Production-Ready Self-Hosted Setup Guide

This guide provides comprehensive instructions for deploying Logwise in a production environment with enterprise-grade non-functional requirements. The architecture is designed to be horizontally scalable, highly available, fault-tolerant, and performant.

Logwise Architecture

Architecture Overview

Logwise is architected as a two-plane system that separates control and orchestration from data processing:

Control Plane – Orchestrator services that monitor workloads, manage capacity, and ensure system health (Spark workers, Kafka partitions, etc.).
Data Plane – Handles log ingestion, processing, storage, and querying at scale.

Control Plane Components

1. Event Scheduler (Cron / EventBridge)

Purpose: Periodically triggers orchestration cycles for continuous monitoring and scaling decisions.
Configuration: Set up scheduled triggers (recommended: every 1-5 minutes) to invoke the Orchestrator API.
High Availability: Use managed services (AWS EventBridge, CloudWatch Events) for automatic failover.

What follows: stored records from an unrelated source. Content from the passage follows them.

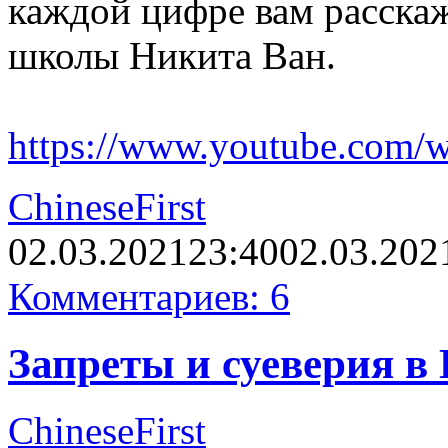
каждой цифре вам расска
школы Никита Ван.
https://www.youtube.com
ChineseFirst
02.03.2021
23:40
02.03.202
Комментариев: 6
Запреты и суеверия в
ChineseFirst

2. Scheduler Function (Lambda)

Purpose: Serverless function that invokes the Orchestrator HTTP API on schedule.
Benefits: Fully managed, highly available, and cost-effective for periodic invocations.
Configuration: Configure Lambda with appropriate timeout and retry policies.

3. Load Balancer (Orchestrator)

Purpose: Provides a stable, highly available endpoint for the Orchestrator API.
Configuration: Use Application Load Balancer (ALB) or Network Load Balancer (NLB) with health checks.
Health Checks: Configure to monitor /healthcheck endpoint.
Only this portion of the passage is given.